Can you be charged with murder when you were nowhere near the scene of the crime? Yes. But that does not mean that the murder charges will necessarily stick.
But how about a DUI in Maryland, will those charges stick if you were merely sitting in your car and happen to be under the influence of alcohol when the police roll up and disrupt your drunken bliss? Strangely the answer is yes. The question that the Court is called upon to evaluate to determine guilt or innocence is whether or not you were in “actual physical control” of your car/motorcycle/bicycle at the time the police invaded your privacy.
Actual physical control translates into a number of factors which have been discussed previously on this blog (Atkinson v. State). They include:
1) Where you were sitting/sleeping in the car (yes you can be charged with DUI even if sleeping in the car)
2) Was the engine running 3) Were the keys in the ignition 4) Were the headlights on 5) Was the car legally parked in a space or were you sleeping in the middle of the road 6) Was the car in gear
These factors lend some guidance to the judge in his attempt to determine whether you were in “actual physical control” of your car. If the judge finds that you were sleeping the driver’s seat of the car in the travel lane of the road, or even on the shoulder of the road and the engine was running, it is more than likely that you will be found to be in actual physical control of the car and thereby the chances of conviction of DUI are enhanced.

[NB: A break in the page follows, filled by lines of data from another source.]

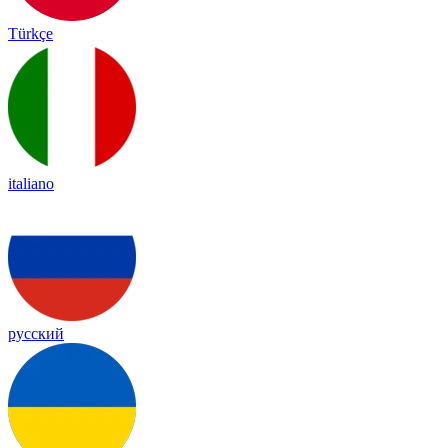
Türkçe
italiano
русский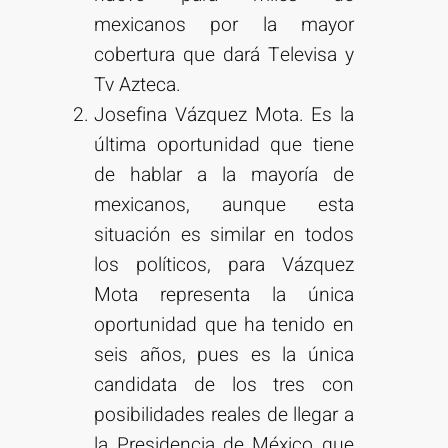
mexicanos por la mayor
cobertura que dará Televisa y
Tv Azteca.
Josefina Vázquez Mota. Es la
última oportunidad que tiene
de hablar a la mayoría de
mexicanos, aunque esta
situación es similar en todos
los políticos, para Vázquez
Mota representa la única
oportunidad que ha tenido en
seis años, pues es la única
candidata de los tres con
posibilidades reales de llegar a
la Presidencia de México que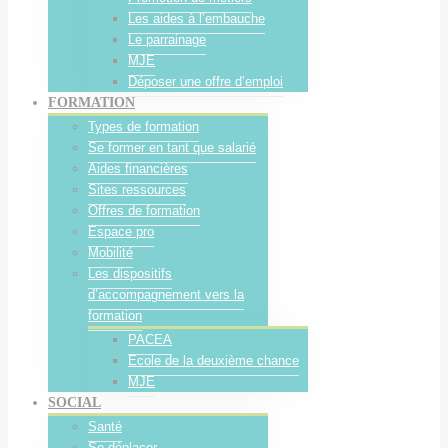
Les aides à l’embauche
Le parrainage
MJE
Déposer une offre d’emploi
FORMATION
Types de formation
Se former en tant que salarié
Aides financières
Sites ressources
Offres de formation
Espace pro
Mobilité
Les dispositifs
d’accompagnement vers la
formation
PACEA
Ecole de la deuxième chance
MJE
SOCIAL
Santé
Se déplacer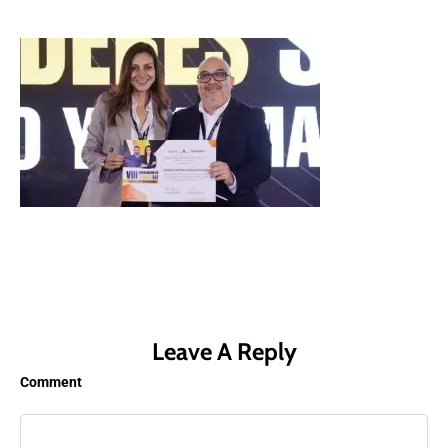
Leave A Reply
Comment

Conversely, if you are sleeping in the backseat of the car (a very good place to be) or in the passenger seat of the car and the keys are on the console or perhaps in your pocket and the car is legally parked in a designated space, then this would significantly improve the chance of not being physically in control of the car.
However, this matter can be further complicated if you elect to answer the cops questions as they proceed to interrogate you about how you came to parked at that location. For example if you were to say that you drove yourself there 30 minutes ago and you didn’t feel well and thus decided to pull over and sleep for a while, well that sounds reasonable but it’s probably enough for the judge to find you in “actual physical control” and under the influence of alcohol at the time of driving. Furthermore, if you did not have anything to drink while you were parked at that location but rather drank earlier in the evening, then you are incriminating yourself by indicating that you were driving while under the influence earlier in the evening.
Thus the law tends to support pulling over into a safe location, engine off, driver in the back seat of the car and answering NO questions because you can easily incriminate yourself by answering the questions despite doing everything else legally, safely, and correctly.
It’s almost like a conspiracy to convict you of DUI despite doing what is in the best interest of the community and yourself. I would add that there is a little known unreported case from the Maryland Court of Special Appeals which does lend some credence to the concept of the “shelter doctrine” or pulling over to seek shelter when not feeling well. While this case can be useful in some contexts it is not controlling as Atkinson v. State is more controlling in this context with the factors identified above.